Follow the Patient, Not the Money, for Quality, Cost-Efficient Healthcare

By Richard Watson, MD, Co-Founder, Motient
Twitter: @Motient_io

It would not be surprising to anyone associated with healthcare to state that money drives the motivations and decision-making in the industry. It is certainly noted that the rank-and-file patient care cohort continues to carry the quality torch, but even these voices are filtered through a complex algorithm of “metrics” and “standards.” It has long been noted that the easiest way to control this US healthcare behemoth was through constriction of the dollars and then releasing surplus through carefully gated wickets. And so, as one could imagine, all behavior is now judged against the perceived disruption of revenues.

Now, during the last two years of navigating the rapidly decreasing number of resources, facilities and systems have come to the end of mitigations. The need to move patients creatively in the environment of no hospital capacity and the flexibility needed to make decisions on the fly is not supported in the current CMS reimbursement environment of comply or appeal. Even the easing of constraints does not offer the motivation and direct view to revenues that our health care system requires.

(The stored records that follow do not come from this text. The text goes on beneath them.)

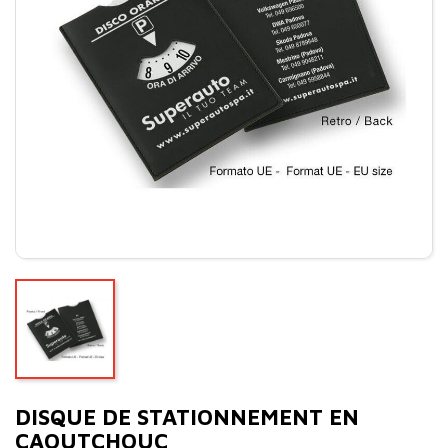
DISQUE DE STATIONNEMENT EN
CAOUTCHOUC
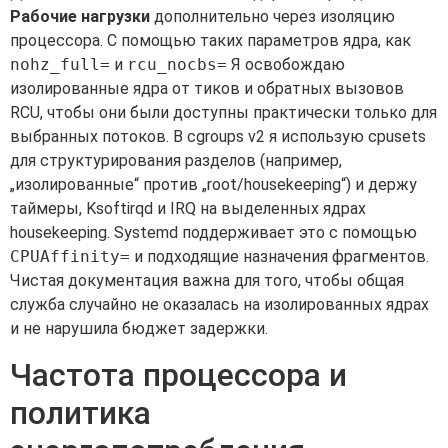
Рабочие нагрузки
дополнительно через изоляцию
процессора. С помощью таких параметров ядра, как
nohz_full=
и
rcu_nocbs=
Я освобождаю
изолированные ядра от тиков и обратных вызовов
RCU, чтобы они были доступны практически только для
выбранных потоков. В cgroups v2 я использую cpusets
для структурирования разделов (например,
„изолированные“ против „root/housekeeping“) и держу
таймеры, Ksoftirqd и IRQ на выделенных ядрах
housekeeping. Systemd поддерживает это с помощью
CPUAffinity=
и подходящие назначения фрагментов.
Чистая документация важна для того, чтобы общая
служба случайно не оказалась на изолированных ядрах
и не нарушила бюджет задержки.
Частота процессора и
политика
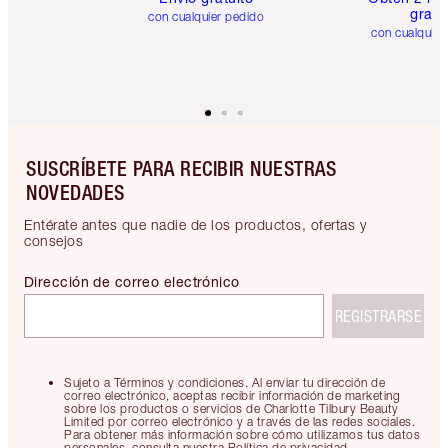
gratis
con cualquier pedido
con cualquier
SUSCRÍBETE PARA RECIBIR NUESTRAS
NOVEDADES
Entérate antes que nadie de los productos, ofertas y
consejos
Dirección de correo electrónico
REGISTRARSE
Sujeto a Términos y condiciones. Al enviar tu dirección de
correo electrónico, aceptas recibir información de marketing
sobre los productos o servicios de Charlotte Tilbury Beauty
Limited por correo electrónico y a través de las redes sociales.
Para obtener más información sobre cómo utilizamos tus datos
personales, consulta nuestra Política de privacidad.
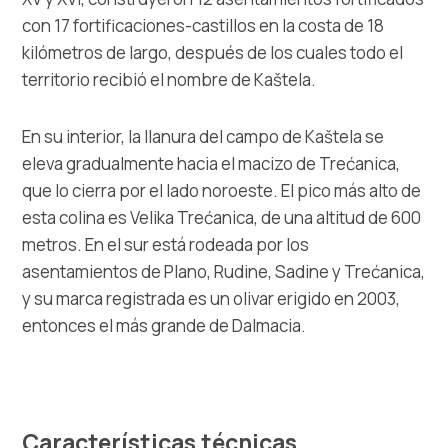
con 17 fortificaciones-castillos en la costa de 18
kilómetros de largo, después de los cuales todo el
territorio recibió el nombre de Kaštela.
En su interior, la llanura del campo de Kaštela se
eleva gradualmente hacia el macizo de Trećanica,
que lo cierra por el lado noroeste. El pico más alto de
esta colina es Velika Trećanica, de una altitud de 600
metros. En el sur está rodeada por los
asentamientos de Plano, Rudine, Sadine y Trećanica,
y su marca registrada es un olivar erigido en 2003,
entonces el más grande de Dalmacia.
Características técnicas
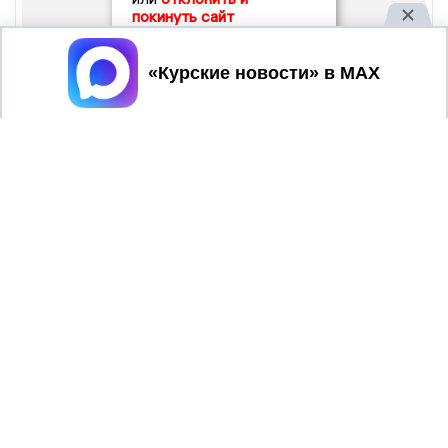
покинуть сайт
Принять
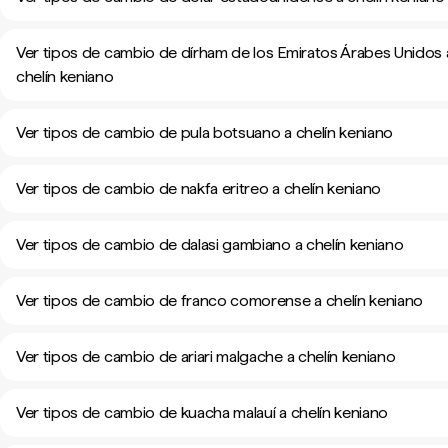
Ver tipos de cambio de dírham de los Emiratos Árabes Unidos 
chelín keniano
Ver tipos de cambio de pula botsuano a chelín keniano
Ver tipos de cambio de nakfa eritreo a chelín keniano
Ver tipos de cambio de dalasi gambiano a chelín keniano
Ver tipos de cambio de franco comorense a chelín keniano
Ver tipos de cambio de ariari malgache a chelín keniano
Ver tipos de cambio de kuacha malauí a chelín keniano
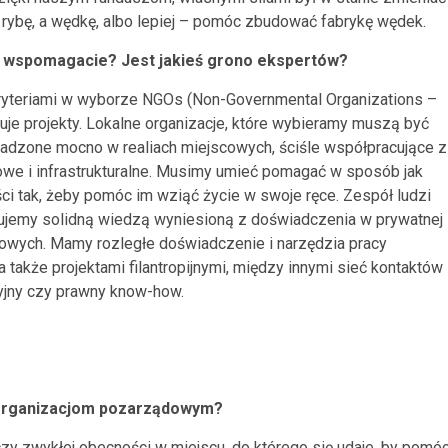
ać rybę, a wędkę, albo lepiej – pomóc zbudować fabrykę wędek.
re wspomagacie? Jest jakieś grono ekspertów?
kryteriami w wyborze NGOs (Non-Governmental Organizations –
zuje projekty. Lokalne organizacje, które wybieramy muszą być
sadzone mocno w realiach miejscowych, ściśle współpracujące z
owe i infrastrukturalne. Musimy umieć pomagać w sposób jak
ci tak, żeby pomóc im wziąć życie w swoje ręce. Zespół ludzi
ujemy solidną wiedzą wyniesioną z doświadczenia w prywatnej
dowych. Mamy rozległe doświadczenie i narzędzia pracy
także projektami filantropijnymi, między innymi sieć kontaktów
cyjny czy prawny know-how.
organizacjom pozarządowym?
zy zwykłej obecności w miejscu, do którego się udaje, by pomóc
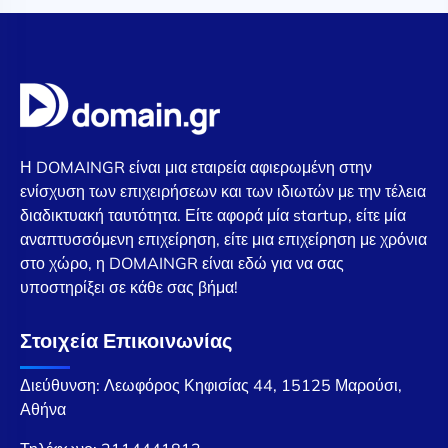
Η DOMAINGR είναι μια εταιρεία αφιερωμένη στην
ενίσχυση των επιχειρήσεων και των ιδιωτών με την τέλεια
διαδικτυακή ταυτότητα. Είτε αφορά μία startup, είτε μία
αναπτυσσόμενη επιχείρηση, είτε μια επιχείρηση με χρόνια
στο χώρο, η DOMAINGR είναι εδώ για να σας
υποστηρίξει σε κάθε σας βήμα!
Στοιχεία Επικοινωνίας
Διεύθυνση: Λεωφόρος Κηφισίας 44, 15125 Μαρούσι,
Αθήνα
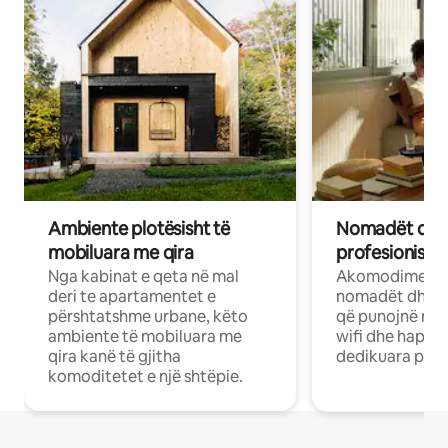
Ambiente plotësisht të
Nomadët dixh
mobiluara me qira
profesionistët
Nga kabinat e qeta në mal
Akomodime të 
deri te apartamentet e
nomadët dhe pr
përshtatshme urbane, këto
që punojnë në 
ambiente të mobiluara me
wifi dhe hapësi
qira kanë të gjitha
dedikuara pune
komoditetet e një shtëpie.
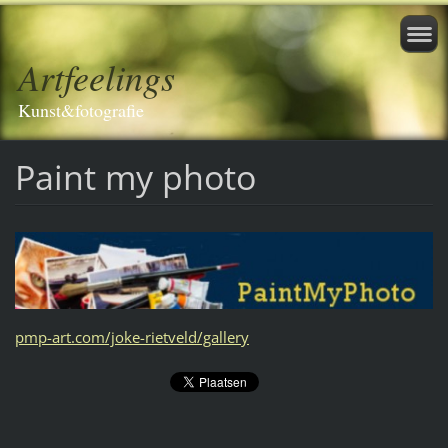
Artfeelings
Kunst&fotografie
Paint my photo
pmp-art.com/joke-rietveld/gallery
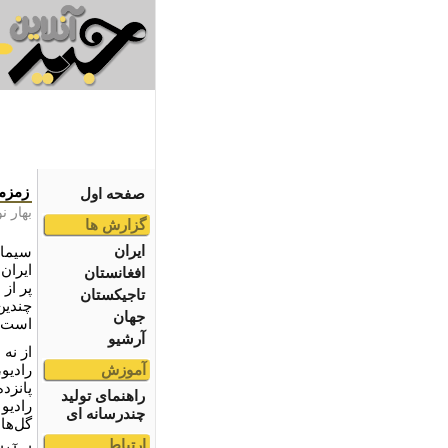
زمزمه
صفحه اول
بهار ن
گزارش ها
ایران
سیما ب
ایران 
افغانستان
پر از
تاجیکستان
چندین
جهان
‌است
آرشیو
از نه‌
آموزش
رادیو،
پانزده
راهنمای تولید
رادیو 
چندرسانه ای
گل‌ها
ارتباط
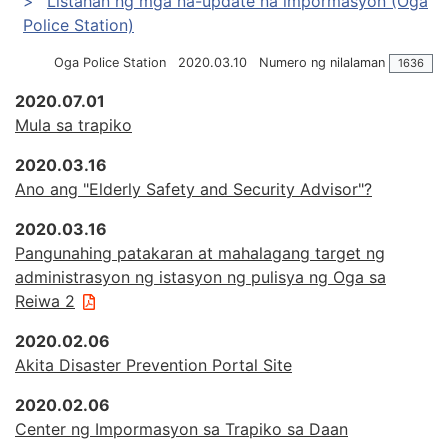
Listahan ng mga na-update na impormasyon (Oga
Police Station)
Oga Police Station
2020.03.10
Numero ng nilalaman
1636
2020.07.01
Mula sa trapiko
2020.03.16
Ano ang "Elderly Safety and Security Advisor"?
2020.03.16
Pangunahing patakaran at mahalagang target ng
administrasyon ng istasyon ng pulisya ng Oga sa
Reiwa 2
2020.02.06
Akita Disaster Prevention Portal Site
2020.02.06
Center ng Impormasyon sa Trapiko sa Daan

Connecting the Right Resources to the Right Needs

What will it take to comprehensively adapt to a rapidly changing environment? If we approach the answer from the standpoint of what is lacking in the current environment, it would be quickly evident that the system has little ability to match needs with resources. Continuing to push the needs of the patient back to the pinnacle of health care decisions must be the fundamental guiding light for decision-makers. Next, the system should have the ability to assess, categorize and apply the correct resource to the correct need. Standardizing this idea of capability is critical to understanding capacity, which is crucial to the idea of margin in the system. But that is not the whole story. When a new movie hits the streaming services, and suddenly the network is dealing with an isolated surge, the server confirmation flexes to meet demand. The system is decentralized so that multiple resources can be dealing with the traffic, not just a central hub. The math surrounding distributive networking comes into play to shift resources to areas of need. No doubt we are a ways from that dream in healthcare. But we can begin to reward those types of behaviors in the reimbursement process.

Systems that consistently assess the acuity and needs of the patient, track and connect with ecosystem resources using consistent methodology as well as analyze post hoc for trends and outcomes should be rewarded. These small steps are quickly obtainable if the revenue path is clear. We must continue to embrace the idea that matching the right patient with the right resource at the right time is the surest path to the highest quality, cost-efficient care. The technology is there to deal with this environment, and interested groups can see this vision. The question will be if larger facilities and particularly larger health systems can look beyond their own desire for advancement and make the choice to join the ecosystem. I can imagine that the disincentives for that type of protectionist behavior will have to be in place.

We Must Change for the Better, and for Each Other, to Get Where We Need to Be

If there is a lesson we should learn from the last couple of years, it is that we are all in the same sandbox, and we need each other. Citizenship in this privileged industry requires us to care about each other and look beyond self-interest. We no longer have the luxury of a never-ending supply of healthcare, and it will take several years to build back from where this pandemic has taken us. The reimbursement system must change, not only to recognize from where we have come, but those changes must also take us to where we need to be.